婚約解消するはずが、宿敵御曹司はウブな許嫁を愛で尽くす~甘くほどける政略結婚~

とんでもない勘違いに気付いたのは、先週の土曜日。陽菜がデートだと出掛けた日の午後だった。

自宅マンションに彼女を連れてきて三週間。あいつは部屋に鍵を付けてまで拒絶を示し、ことごとく俺を避け続けた。

ホテルでの一件を考えれば、それも当然だと思える。

組み敷いた身体はガタガタと恐怖に震え、堪えてはいたものの瞳は涙に濡れていた。

父親から聞いた彼女の言葉を鵜呑みにした俺は、まさか陽菜が処女だとは思ってもみなかった。

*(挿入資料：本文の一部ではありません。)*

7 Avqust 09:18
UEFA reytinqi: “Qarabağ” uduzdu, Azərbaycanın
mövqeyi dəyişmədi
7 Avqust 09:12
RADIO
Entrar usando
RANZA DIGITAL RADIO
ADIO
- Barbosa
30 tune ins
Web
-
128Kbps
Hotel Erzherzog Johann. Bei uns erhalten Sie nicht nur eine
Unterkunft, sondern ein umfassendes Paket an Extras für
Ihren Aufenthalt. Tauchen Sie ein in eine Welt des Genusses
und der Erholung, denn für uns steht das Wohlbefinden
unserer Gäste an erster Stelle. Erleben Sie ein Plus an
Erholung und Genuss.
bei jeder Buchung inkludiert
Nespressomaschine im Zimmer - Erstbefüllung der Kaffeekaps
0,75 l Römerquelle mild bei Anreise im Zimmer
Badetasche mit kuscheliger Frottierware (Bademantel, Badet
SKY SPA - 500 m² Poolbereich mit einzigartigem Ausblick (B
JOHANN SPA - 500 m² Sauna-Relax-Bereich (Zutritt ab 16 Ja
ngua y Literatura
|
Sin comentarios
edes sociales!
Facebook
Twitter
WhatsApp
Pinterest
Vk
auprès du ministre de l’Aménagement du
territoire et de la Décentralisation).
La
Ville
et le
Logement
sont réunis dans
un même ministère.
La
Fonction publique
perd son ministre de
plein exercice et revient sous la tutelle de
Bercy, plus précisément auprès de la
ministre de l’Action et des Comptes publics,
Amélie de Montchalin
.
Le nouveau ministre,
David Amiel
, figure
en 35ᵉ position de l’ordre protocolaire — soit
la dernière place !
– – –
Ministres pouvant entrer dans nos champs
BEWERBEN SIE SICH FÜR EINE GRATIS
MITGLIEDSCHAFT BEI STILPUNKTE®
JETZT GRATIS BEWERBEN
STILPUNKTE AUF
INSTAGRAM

経験があるなら無理やり押し倒していいというわけではないが、勘当されようと結婚しないと両親に啖呵を切った陽菜を見て、焦った末の失策だった。

考えてみれば、学生の頃から彼女のことに関しては間違いだらけだ。

オーダーしたマッカランのグラスを傾けながら、己の愚行にため息を洩らす。

陽菜を意識しだしたのはいつからだったのか、正確には思い出せない。

小学生の頃からずっと一緒にいて、隣にいるのが当たり前の存在だった。

麻生グループは創業三十年余りと歴史は浅いが、教育関連事業として国内のシェアを一手に担う巨大企業に成長した。